It’s a little more cumbersome then that.
Work it through for a minute and imagine that 2.5, 2.5.1, 2.6, 2.6.1, 2.6.2, 2.6.3, 2.6.5 (.4 got skipped due to evil people), 2.7, 2.7.1, and finally 2.8 all had the upgrade button. Let that sink in while thinking about the current users who clicked from 2.7.1 to 2.8.
Now imagine that each of those releases had the magic downgrade button too. Take a moment, find your center of calm, breath and med-i-tate.
Still with me? Now support users who have admin rights, don’t read the instructions, and push buttons and want support and they keep hitting the upgrade or downgrade button.

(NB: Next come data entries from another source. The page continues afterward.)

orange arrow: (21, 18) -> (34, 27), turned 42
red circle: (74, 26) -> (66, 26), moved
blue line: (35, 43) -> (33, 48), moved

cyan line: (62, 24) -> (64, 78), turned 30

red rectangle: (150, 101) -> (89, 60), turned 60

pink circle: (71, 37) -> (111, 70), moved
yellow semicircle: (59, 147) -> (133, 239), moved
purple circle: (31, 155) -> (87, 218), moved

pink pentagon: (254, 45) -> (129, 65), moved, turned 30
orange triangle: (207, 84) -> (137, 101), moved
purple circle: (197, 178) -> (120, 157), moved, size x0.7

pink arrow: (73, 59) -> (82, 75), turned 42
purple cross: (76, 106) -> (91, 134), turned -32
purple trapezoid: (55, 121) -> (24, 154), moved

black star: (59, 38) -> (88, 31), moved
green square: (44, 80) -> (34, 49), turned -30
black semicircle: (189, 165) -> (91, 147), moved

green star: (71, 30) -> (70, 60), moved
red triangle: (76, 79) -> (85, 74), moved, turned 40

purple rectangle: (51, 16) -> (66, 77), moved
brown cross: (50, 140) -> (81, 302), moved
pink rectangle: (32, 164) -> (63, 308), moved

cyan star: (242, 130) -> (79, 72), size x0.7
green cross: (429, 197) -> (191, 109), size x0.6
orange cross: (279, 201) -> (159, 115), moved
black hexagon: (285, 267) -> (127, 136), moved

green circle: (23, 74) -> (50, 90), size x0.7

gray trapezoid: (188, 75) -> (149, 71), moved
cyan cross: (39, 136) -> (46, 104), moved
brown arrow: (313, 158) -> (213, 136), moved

The thought of that alone would get me to cancel my forum account.
Hosting your own blog is not for the weak of heart. You must develop some system admin skills to make sure that you can restore your backups, troubleshoot PHP and web server problems, and put everything back to the way it was. Patching releases is in that too and not just WordPress. The Apache, Mysql, and PHP components need to be maintained.
That’s what it means to host your own blog, you get the liberty of doing what you want but you also get the responsibility.
The automatic upgrade is nice and works for most people (really does). But it does not let people off the hook for admining and maintaining their installation.